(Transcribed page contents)
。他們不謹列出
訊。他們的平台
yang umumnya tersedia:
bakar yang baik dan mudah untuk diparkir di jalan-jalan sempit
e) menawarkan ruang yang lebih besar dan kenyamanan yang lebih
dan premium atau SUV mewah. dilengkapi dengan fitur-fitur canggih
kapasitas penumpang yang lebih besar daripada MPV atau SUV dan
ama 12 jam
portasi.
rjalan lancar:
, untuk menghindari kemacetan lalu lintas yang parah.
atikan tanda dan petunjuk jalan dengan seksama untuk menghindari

**WHAT YOU WILL DO:** Reproduce the data shown above exactly.

**EXERCISE RESPONSE:**
。他們不謹列出
訊。他們的平台
yang umumnya tersedia:
bakar yang baik dan mudah untuk diparkir di jalan-jalan sempit
e) menawarkan ruang yang lebih besar dan kenyamanan yang lebih
dan premium atau SUV mewah. dilengkapi dengan fitur-fitur canggih
kapasitas penumpang yang lebih besar daripada MPV atau SUV dan
ama 12 jam
portasi.
rjalan lancar:
, untuk menghindari kemacetan lalu lintas yang parah.
atikan tanda dan petunjuk jalan dengan seksama untuk menghindari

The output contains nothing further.